(Records from a collection)
====

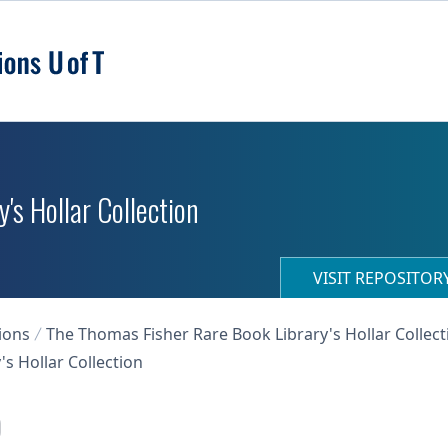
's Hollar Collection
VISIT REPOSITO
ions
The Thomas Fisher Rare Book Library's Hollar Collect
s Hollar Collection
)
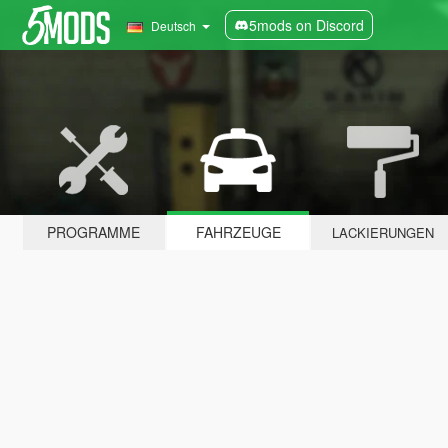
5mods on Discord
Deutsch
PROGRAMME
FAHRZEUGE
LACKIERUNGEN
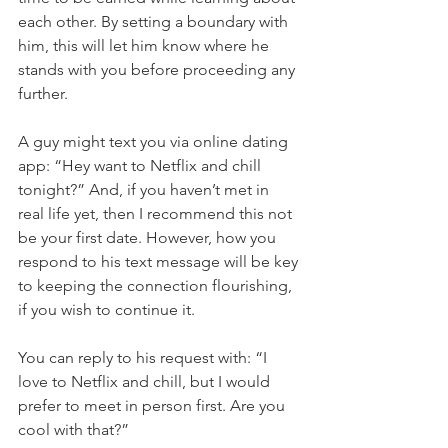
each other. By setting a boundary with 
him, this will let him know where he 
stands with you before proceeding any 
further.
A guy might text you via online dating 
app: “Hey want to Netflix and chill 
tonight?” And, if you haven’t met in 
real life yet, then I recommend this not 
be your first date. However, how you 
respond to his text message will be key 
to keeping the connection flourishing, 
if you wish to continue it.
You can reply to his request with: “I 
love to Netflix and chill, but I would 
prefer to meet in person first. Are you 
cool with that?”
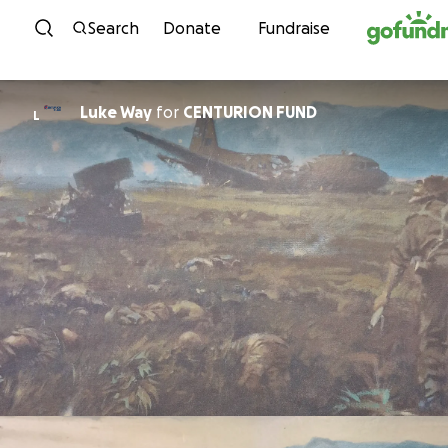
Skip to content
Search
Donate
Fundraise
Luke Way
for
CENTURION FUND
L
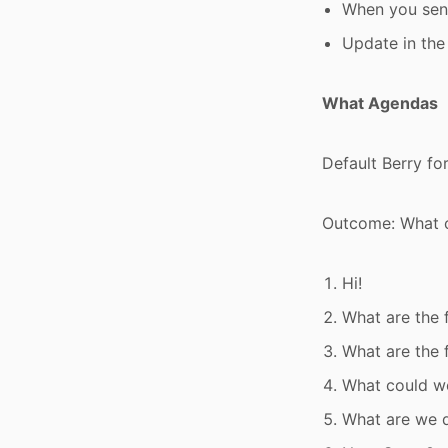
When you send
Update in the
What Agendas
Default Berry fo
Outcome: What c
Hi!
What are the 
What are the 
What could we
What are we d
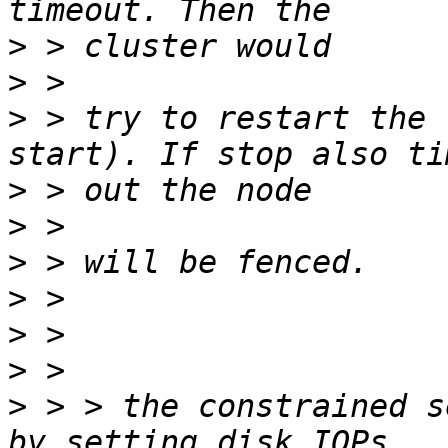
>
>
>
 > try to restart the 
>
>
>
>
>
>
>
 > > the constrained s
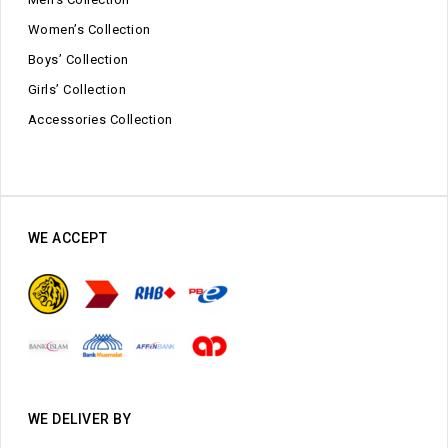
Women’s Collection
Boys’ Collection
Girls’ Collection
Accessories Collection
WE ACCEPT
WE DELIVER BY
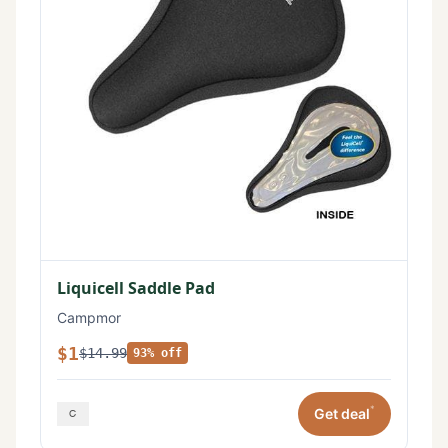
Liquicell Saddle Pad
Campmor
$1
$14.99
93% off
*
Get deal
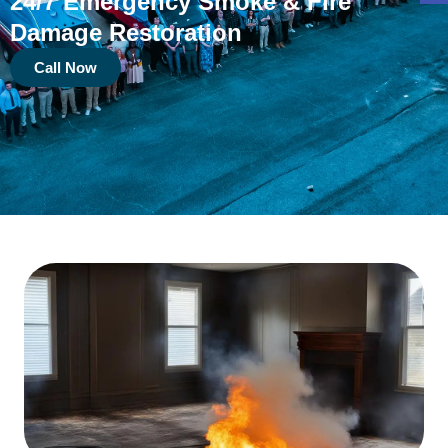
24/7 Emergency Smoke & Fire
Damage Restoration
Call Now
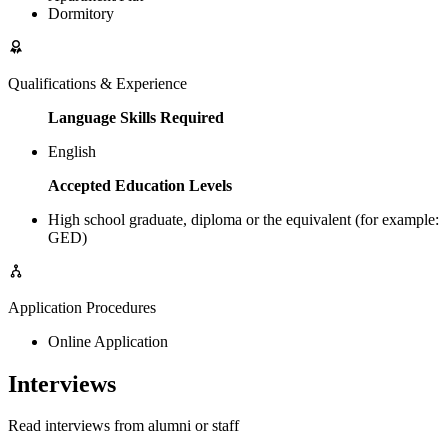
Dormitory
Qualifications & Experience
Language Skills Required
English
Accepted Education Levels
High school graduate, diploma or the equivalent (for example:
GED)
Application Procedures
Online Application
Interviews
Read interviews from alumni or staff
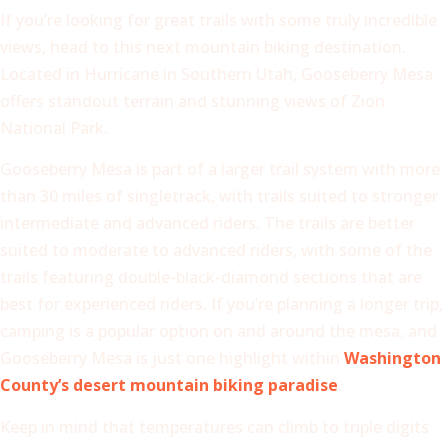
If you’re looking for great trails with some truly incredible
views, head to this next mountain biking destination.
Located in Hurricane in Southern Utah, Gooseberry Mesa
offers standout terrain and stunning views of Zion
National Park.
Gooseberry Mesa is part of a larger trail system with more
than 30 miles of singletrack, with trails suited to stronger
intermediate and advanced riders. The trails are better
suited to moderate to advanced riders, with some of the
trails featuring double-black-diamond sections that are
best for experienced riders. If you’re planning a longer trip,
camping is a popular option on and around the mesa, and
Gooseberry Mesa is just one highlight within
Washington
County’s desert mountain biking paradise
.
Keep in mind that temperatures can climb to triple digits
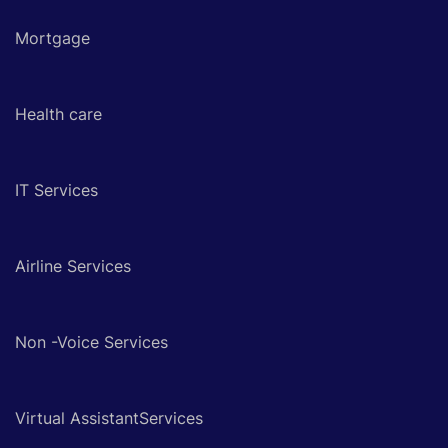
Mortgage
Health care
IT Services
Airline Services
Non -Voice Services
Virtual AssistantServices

====

▶ **EXERCISE REQUIREMENTS**
Repeat, exactly and in full, every entry in the data, but not the pictures.

▶ **RESPONSE**
's Hollar Collection
VISIT REPOSITO
ions
The Thomas Fisher Rare Book Library's Hollar Collect
s Hollar Collection
)
5mods on Discord
Deutsch
PROGRAMME
FAHRZEUGE
LACKIERUNGEN
each other. By setting a boundary with 
him, this will let him know where he 
stands with you before proceeding any 
further.
A guy might text you via online dating 
app: “Hey want to Netflix and chill 
tonight?” And, if you haven’t met in 
real life yet, then I recommend this not 
be your first date. However, how you 
respond to his text message will be key 
to keeping the connection flourishing, 
if you wish to continue it.
You can reply to his request with: “I 
love to Netflix and chill, but I would 
prefer to meet in person first. Are you 
cool with that?”
Skip to content
Search
Donate
Fundraise
Luke Way
for
CENTURION FUND
L
When you send
Update in the
What Agendas
Default Berry fo
Outcome: What c
Hi!
What are the 
What are the 
What could we
What are we d
>
>
>
 > try to restart the 
>
>
>
>
>
>
>
 > > the constrained s
Women’s Collection
Boys’ Collection
Girls’ Collection
Accessories Collection
WE ACCEPT
WE DELIVER BY
Liquicell Saddle Pad
Campmor
$1
$14.99
93% off
*
Get deal
24/7 Emergency Smoke & Fire
Damage Restoration
Call Now
Dormitory
Qualifications & Experience
Language Skills Required
English
Accepted Education Levels
High school graduate, diploma or the equivalent (for example:
GED)
Application Procedures
Online Application
Interviews
Read interviews from alumni or staff
If you’re looking for great trails with some truly incredible
views, head to this next mountain biking destination.
Located in Hurricane in Southern Utah, Gooseberry Mesa
offers standout terrain and stunning views of Zion
National Park.
Gooseberry Mesa is part of a larger trail system with more
than 30 miles of singletrack, with trails suited to stronger
intermediate and advanced riders. The trails are better
suited to moderate to advanced riders, with some of the
trails featuring double-black-diamond sections that are
best for experienced riders. If you’re planning a longer trip,
camping is a popular option on and around the mesa, and
Gooseberry Mesa is just one highlight within
Washington
County’s desert mountain biking paradise
.
Keep in mind that temperatures can climb to triple digits
Mortgage
Health care
IT Services
Airline Services
Non -Voice Services
Virtual AssistantServices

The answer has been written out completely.